[Transcribed page contents]
************
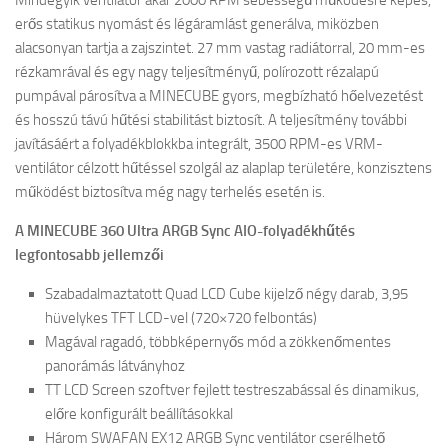
Mindegyik ventilátor akár 2000 RPM sebességű működésre képes,
erős statikus nyomást és légáramlást generálva, miközben
alacsonyan tartja a zajszintet. 27 mm vastag radiátorral, 20 mm-es
rézkamrával és egy nagy teljesítményű, polírozott rézalapú
pumpával párosítva a MINECUBE gyors, megbízható hőelvezetést
és hosszú távú hűtési stabilitást biztosít. A teljesítmény további
javításáért a folyadékblokkba integrált, 3500 RPM-es VRM-
ventilátor célzott hűtéssel szolgál az alaplap területére, konzisztens
működést biztosítva még nagy terhelés esetén is.
A MINECUBE 360 Ultra ARGB Sync AIO-folyadékhűtés
legfontosabb jellemzői
Szabadalmaztatott Quad LCD Cube kijelző négy darab, 3,95
hüvelykes TFT LCD-vel (720×720 felbontás)
Magával ragadó, többképernyős mód a zökkenőmentes
panorámás látványhoz
TT LCD Screen szoftver fejlett testreszabással és dinamikus,
előre konfigurált beállításokkal
Három SWAFAN EX12 ARGB Sync ventilátor cserélhető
************
→ **Task to complete**
Write out the data precisely as given, excluding the pictures.

→ **Answer box**
Mindegyik ventilátor akár 2000 RPM sebességű működésre képes,
erős statikus nyomást és légáramlást generálva, miközben
alacsonyan tartja a zajszintet. 27 mm vastag radiátorral, 20 mm-es
rézkamrával és egy nagy teljesítményű, polírozott rézalapú
pumpával párosítva a MINECUBE gyors, megbízható hőelvezetést
és hosszú távú hűtési stabilitást biztosít. A teljesítmény további
javításáért a folyadékblokkba integrált, 3500 RPM-es VRM-
ventilátor célzott hűtéssel szolgál az alaplap területére, konzisztens
működést biztosítva még nagy terhelés esetén is.
A MINECUBE 360 Ultra ARGB Sync AIO-folyadékhűtés
legfontosabb jellemzői
Szabadalmaztatott Quad LCD Cube kijelző négy darab, 3,95
hüvelykes TFT LCD-vel (720×720 felbontás)
Magával ragadó, többképernyős mód a zökkenőmentes
panorámás látványhoz
TT LCD Screen szoftver fejlett testreszabással és dinamikus,
előre konfigurált beállításokkal
Három SWAFAN EX12 ARGB Sync ventilátor cserélhető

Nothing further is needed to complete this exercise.